Virus Ebola, come si trasmette
Medici e infermieri figuravano tra i gruppi più esposti: l’Ebola si trasmette per contatto diretto con sangue e altri fluidi – saliva, feci, vomito – e in molte strutture mancavano dispositivi di protezione di base come guanti e mascherine, con operatori esposti in diversi casi prima che la presenza del virus nella loro area fosse confermata.
L’epidemia è concentrata nella provincia nord-orientale di Ituri, al confine con l’Uganda, a quasi tremila chilometri da Kinshasa. Nel bollettino dell’OMS le autorità sanitarie locali riportano 676 casi confermati e almeno 136 decessi; gli esperti mettono in guardia sul fatto che i numeri reali potrebbero essere più alti a causa di sottostima e limiti diagnostici. Le prime segnalazioni compatibili con la malattia risalgono al 25 aprile; la dichiarazione ufficiale dell’epidemia è stata emessa il 15 maggio.
La distanza dalla capitale e le infrastrutture sanitarie locali inadeguate hanno rallentato la risposta iniziale, ha osservato l’OMS. Nei centri sanitari della regione sono spesso mancati strumenti diagnostici rapidi per la variante circolante: all’inizio dell’ondata non erano disponibili test specifici in grado di identificare il ceppo, hanno riferito le autorità congolesi.
Le conseguenze sul personale sanitario
La scarsa disponibilità di dispositivi di protezione individuale ha incrementato il rischio per il personale; molti operatori sono stati contagiati mentre assistevano i primi casi, prima dell’attivazione di percorsi di isolamento e unità dedicate. L’OMS ha chiesto di reperire e distribuire rapidamente mascherine, guanti e altri presidi essenziali e di intensificare la formazione sul controllo delle infezioni.
Al centro delle valutazioni tecniche ci sono anche vaccini e trattamenti: i due vaccini prequalificati dall’OMS per il ceppo Zaire hanno mostrato efficacia nelle epidemie recenti, ma la loro efficacia contro altre specie di virus Ebola – e in particolare contro la variante eventualmente presente nella RDC in questa ondata – non è sempre nota. L’assenza di test rapidi nelle prime settimane ha reso più difficile applicare strategie di vaccinazione mirata, come la vaccinazione “a cintura” intorno ai casi confermati.
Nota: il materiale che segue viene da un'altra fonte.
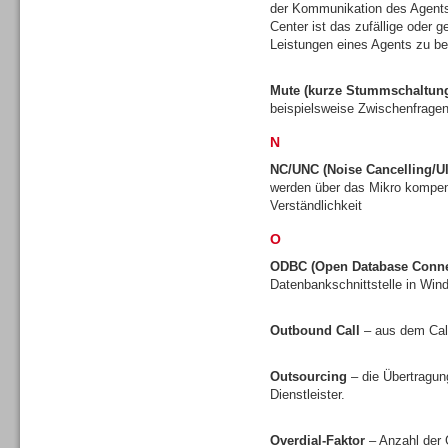
der Kommunikation des Agents
Center ist das zufällige oder 
Leistungen eines Agents zu be
Mute (kurze Stummschaltun
Dialer
beispielsweise Zwischenfragen
N
NC/UNC (Noise Cancelling/Ul
werden über das Mikro kompens
Verständlichkeit
Beratung /Consulting
O
ODBC (Open Database Connec
Datenbankschnittstelle in Wi
Outbound Call
– aus dem Call
Beratung /Consulting
Outsourcing
– die Übertragun
Dienstleister.
Overdial-Faktor
– Anzahl der 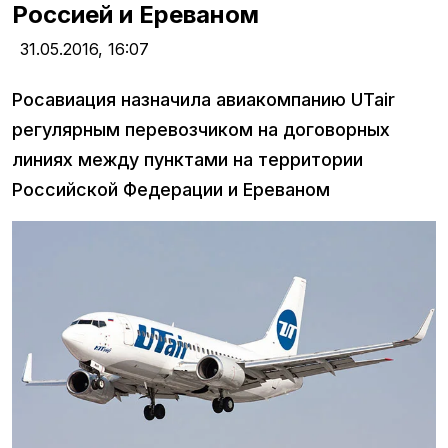
Россией и Ереваном
31.05.2016,
16:07
Росавиация назначила авиакомпанию UTair
регулярным перевозчиком на договорных
линиях между пунктами на территории
Российской Федерации и Ереваном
Nel frattempo, le cure di supporto e i protocolli clinici aggiornati restano strumenti essenziali per ridurre i decessi: reintegrazione dei liquidi, ossigenoterapia e correzione degli squilibri metabolici sono indicati come interventi prioritari fino a quando non saranno disponibili terapie specifiche per la variante in circolazione.
Virus Ebola, la risposta internazionale
Nel documento approvato dai leader europei, l’Unione europea ha ribadito il sostegno all’OMS e agli strumenti di cooperazione internazionale per migliorare prevenzione, preparazione e gestione delle emergenze sanitarie. I governi europei hanno sottolineato la necessità di una governance sanitaria capace di coordinare forniture, supporto logistico e scambio di dati epidemiologici tra Stati e organizzazioni internazionali.
Per ora l’obiettivo condiviso dalla comunità internazionale è contenere l’epidemia nelle province orientali della RDC e impedire la sua diffusione oltre confine. Sul terreno, le autorità congolesi e i partner internazionali stanno potenziando il tracciamento dei contatti, installando percorsi di isolamento e aumentando la capacità diagnostica.
I dati più recenti diffusi dall’OMS parlano di 896 casi confermati e 232 decessi.